Prevalence of untreated asthma in a population sample of 6000 older adults in Bristol, UK
- aCare of the Elderly, Division of Medicine, University of Bristol, Bristol, UK, bNHS R&D Support Unit, North Bristol NHS Trust, Bristol, UK, cMRC Environmental Epidemiology Unit, Community Clinical Sciences, University of Southampton, Southampton, UK, dUniversity Medicine, University of Southampton, eGeneral Practice and Primary Care Research Unit, University of Cambridge, Cambridge, UK
- Dr L Dow, Care of the Elderly, Frenchay Hospital, Bristol BS16 1LE, UK
- Received 20 July 2000
- Revision requested 6 November 2000
- Revised 26 January 2001
- Accepted 26 February 2001
BACKGROUND A study was undertaken to estimate the prevalence of untreated asthma in older adults.
METHODS A cross sectional population based survey of 6000 men and women aged 65 years and over was performed in 21 general practices in north Bristol, south west England. The main outcome measure was untreated asthma as defined by a two stage process comprising a respiratory questionnaire (symptoms suggestive of asthma or doctor diagnosed asthma not receiving respiratory treatment) followed by lung function tests (significant reversibility following bronchodilators or corticosteroids and/or significant within day variability in peak expiratory flow).

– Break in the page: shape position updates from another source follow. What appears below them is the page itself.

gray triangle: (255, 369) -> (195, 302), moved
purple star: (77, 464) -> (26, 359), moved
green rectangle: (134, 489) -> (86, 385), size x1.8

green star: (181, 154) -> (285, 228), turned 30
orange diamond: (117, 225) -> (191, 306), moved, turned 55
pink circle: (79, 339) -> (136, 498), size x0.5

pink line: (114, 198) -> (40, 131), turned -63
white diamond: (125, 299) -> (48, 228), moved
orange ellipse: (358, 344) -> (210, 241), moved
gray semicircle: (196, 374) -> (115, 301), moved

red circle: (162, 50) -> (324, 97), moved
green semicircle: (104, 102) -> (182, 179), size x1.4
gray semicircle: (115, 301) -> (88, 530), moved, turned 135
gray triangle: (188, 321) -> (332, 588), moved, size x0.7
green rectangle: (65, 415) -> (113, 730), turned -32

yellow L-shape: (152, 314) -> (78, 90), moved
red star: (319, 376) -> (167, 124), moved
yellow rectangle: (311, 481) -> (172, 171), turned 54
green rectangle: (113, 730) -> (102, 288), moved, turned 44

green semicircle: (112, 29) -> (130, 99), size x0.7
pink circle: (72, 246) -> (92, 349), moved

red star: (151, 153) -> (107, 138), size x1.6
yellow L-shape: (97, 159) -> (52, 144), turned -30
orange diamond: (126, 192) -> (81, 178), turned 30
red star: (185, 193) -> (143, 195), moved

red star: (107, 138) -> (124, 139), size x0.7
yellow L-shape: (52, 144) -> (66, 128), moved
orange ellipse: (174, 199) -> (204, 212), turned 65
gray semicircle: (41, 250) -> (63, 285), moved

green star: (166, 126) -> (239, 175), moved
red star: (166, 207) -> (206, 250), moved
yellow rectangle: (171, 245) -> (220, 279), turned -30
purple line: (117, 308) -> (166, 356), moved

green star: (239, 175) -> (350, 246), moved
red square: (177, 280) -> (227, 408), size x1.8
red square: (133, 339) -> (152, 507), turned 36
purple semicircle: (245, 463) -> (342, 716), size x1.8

RESULTS 4792 of the 6000 participants (80%) completed the respiratory questionnaire and, of those not receiving respiratory treatment, 55 reported a previous doctor diagnosis of asthma and a further 696 had symptoms suggestive of asthma. Lung function testing in 280 of 501 randomly selected individuals from these groups resulted in 38 being defined as having asthma and an estimated population prevalence for untreated asthma of 2.4% (95% CI 1.6% to 3.6%) in men and 1.2% (95% CI 0.7% to 2.1%) in women. Most subjects (84%) with untreated asthma had moderate or severe disease. Untreated asthma was most common in individuals with doctor diagnosed asthma (21%) and those with breathlessness or wheeze (13–20%).
CONCLUSION Untreated asthma in the elderly is a common and important problem. Opportunistic use of appropriate lung function tests in older people with a history of doctor diagnosed asthma or wheeze or breathlessness at rest could identify untreated asthmatics who might benefit from treatment.
Funding: The Wellcome Trust provided the grant for this study and GlaxoWellcome provided the drugs and volume spacer devices used in reversibility testing.
Conflicts of interest: LD, LF, LP have received educational grants from 3M, MSD, Boehringer Ingelheim, and GlaxoWellcome supporting travel, accommodation, and lecture fees for respiratory meetings and sponsorship of educational courses. STH has received grants to support primary and applied research into asthma and COPD from Astra Zeneca, Schering Plough, Novartis, SKB, MSD, GlaxoWellcome, and Yamanouchi.